Os homens que odiavam, odeiam e odiarão mulheres

Os homens que odiavam, odeiam e odiarão mulheres


Não falamos de ciúmes, de machismo ou de sexismo. Este artigo é sobre algo que vai (ainda) mais além: a misoginia. E como a maioria dos temas que enchem as páginas dos jornais, não surge desfasado da atualidade.


Referimo-nos a Manuel Maria Carrilho, já apelidado de misógino de forma mais ou menos explícita na imprensa. Misoginia é uma repulsa profunda do homem pelo género feminino – que nada tem a ver com questões sexuais – que pode ou não incluir manifestações de violência física, mas inclui sempre ataques verbais.

A própria raiz latina do nome, que significa literalmente ódio às mulheres, denuncia a longevidade do (à falta de melhor expressão) problema. Há, houve e haverá homens que odeiam mulheres. E desengane-se quem traçar na sua cabeça o perfil de um homem iletrado, desinteressado e desinteressante. Tome-se o exemplo presente: Manuel Maria Carrilho licenciou-se e doutorou-se em Filosofia, é professor catedrático, foi ministro da Cultura, deputado e embaixador de Portugal na UNESCO. Candidatou-se à Câmara Municipal de Lisboa em 2005. A campanha foi, na altura, feita “em tons de rosa choque”, como descreveram alguns jornais. O candidato fazia-se acompanhar da mulher, Bárbara Guimarães – contra a qual agora se digladia em tribunal, acusado de violência doméstica – e do filho mais velho, Dinis, que agora presta declarações sobre o casamento dos pais.

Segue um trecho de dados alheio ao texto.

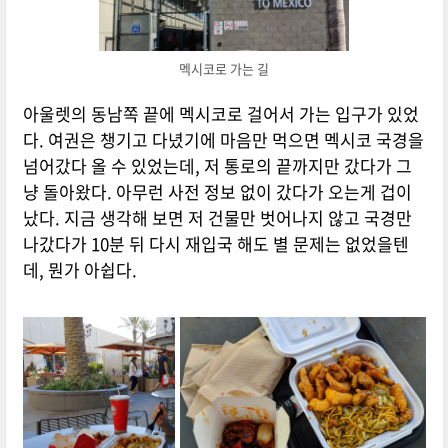
멕시코로 가는 길
아울렛의 동남쪽 끝에 멕시코로 걸어서 가는 입구가 있었
다. 여권은 챙기고 다녔기에 마음만 먹으면 멕시코 국경을
넘어갔다 올 수 있었는데, 저 통로의 끝까지만 갔다가 그
냥 돌아왔다. 아무런 사전 정보 없이 갔다가 오는게 겁이
났다. 지금 생각해 보면 저 건물만 벗어나지 않고 국경만
나갔다가 10분 뒤 다시 재입국 해도 별 문제는 없었을텐
데, 뭔가 아쉽다.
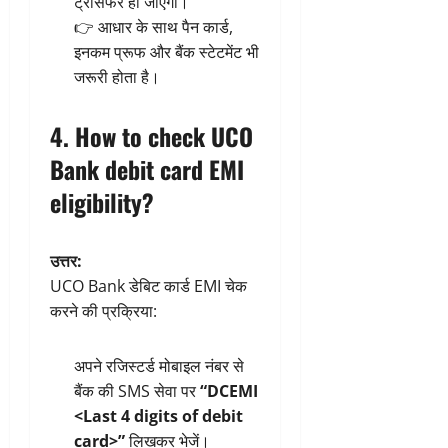
ट्रांसफर हो जाएगा।
👉 आधार के साथ पैन कार्ड,
इनकम प्रूफ और बैंक स्टेटमेंट भी
जरूरी होता है।
4. How to check UCO
Bank debit card EMI
eligibility?
उत्तर:
UCO Bank डेबिट कार्ड EMI चेक
करने की प्रक्रिया:
अपने रजिस्टर्ड मोबाइल नंबर से
बैंक की SMS सेवा पर
“DCEMI
<Last 4 digits of debit
card>”
लिखकर भेजें।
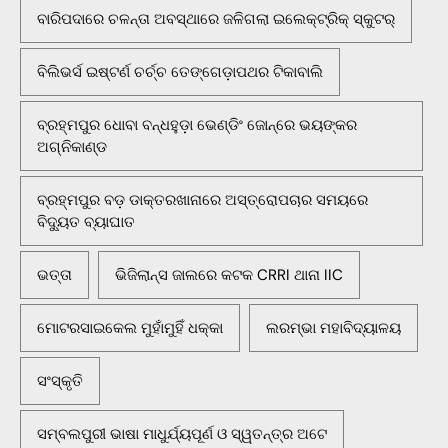
ବାରିପଦାରେ ଚଳନ୍ତା ଅବସ୍ଥାରେ ଜଳିଗଲା ଇଲେକ୍ଟ୍ରିକ୍ ସ୍କୁଟର୍
ବିଲିଭର୍ସ ଇଷ୍ଟର୍ଣ ଚର୍ଚ୍ଚ ତେଙ୍ଗେଡ଼ାପଥର ଟିକାବାଲି
ବ୍ରହ୍ମପୁର ଧୋବା ବନ୍ଧହୁଡ଼ା ଭେଣ୍ଡିଂ ଜୋନ୍‌ରେ ଭୟଙ୍କର
ଅଗ୍ନିକାଣ୍ଡ
ବ୍ରହ୍ମପୁର ବଡ଼ ଡାକ୍ତରଖାନାରେ ଅସ୍ତ୍ରୋପଚାର ସମୟରେ
ବିଦ୍ୟୁତ ବ୍ୟାଘାତ
ଭତ୍ତା
ଭିଜିଲାନ୍ସ ଜାଲରେ କଟକ CRRI ଥାନା IIC
ମୋଟରସାଇକେଲ ମୁହାଁମୁହିଁ ଧକ୍କା
ଲରମ୍ଭା ମହାବିଦ୍ୟାଳୟ
ସଂସ୍କୃତି
ସମ୍ବଲପୁରୀ ଭାଷା ମାଧୁର୍ଯ୍ୟପୂର୍ଣ ଓ ସ୍ୱତନ୍ତ୍ର ଅଟେ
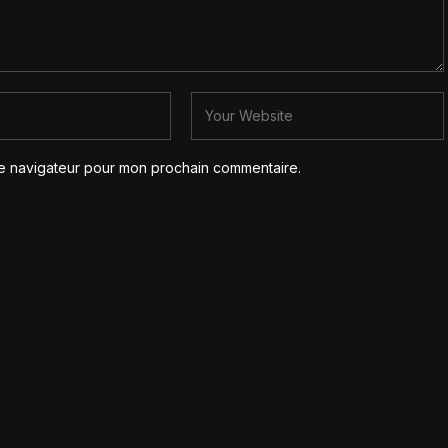
le navigateur pour mon prochain commentaire.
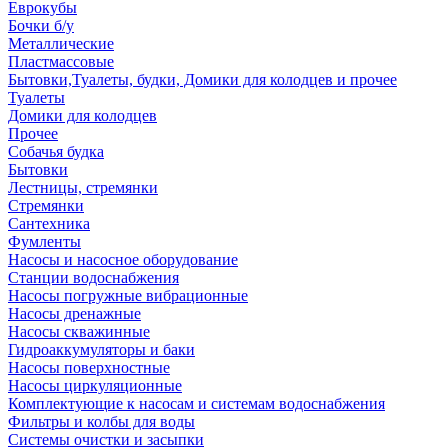
Еврокубы
Бочки б/у
Металлические
Пластмассовые
Бытовки,Туалеты, будки, Домики для колодцев и прочее
Туалеты
Домики для колодцев
Прочее
Собачья будка
Бытовки
Лестницы, стремянки
Стремянки
Сантехника
Фумленты
Насосы и насосное оборудование
Станции водоснабжения
Насосы погружные вибрационные
Насосы дренажные
Насосы скважинные
Гидроаккумуляторы и баки
Насосы поверхностные
Насосы циркуляционные
Комплектующие к насосам и системам водоснабжения
Фильтры и колбы для воды
Системы очистки и засыпки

Quem os viu não podia imaginar o que agora vê. Mas não é fácil detetar um misógino: os psicólogos definem-nos como pessoas socialmente “normais”, com vidas iguais às de tantos de nós mas que, no seu íntimo, carregam um ódio visceral às mulheres. Este sentimento, irracional e inconsciente, surge quase sempre no início da vida, decorrente de algum tipo de desilusão com uma figura feminina anteriormente importante e confiável para estes homens.

A mulher foi o segundo erro de Deus Ver a mulher como ser submisso, inferior e menos dotado de capacidades intelectuais foi, ao longo da história da sociedade ocidental, prática comum e socialmente aceite. No entanto, alguns pensadores deixaram uma marca indelével de ódio que ia para além do seu tempo, denotando assim comportamentos misóginos.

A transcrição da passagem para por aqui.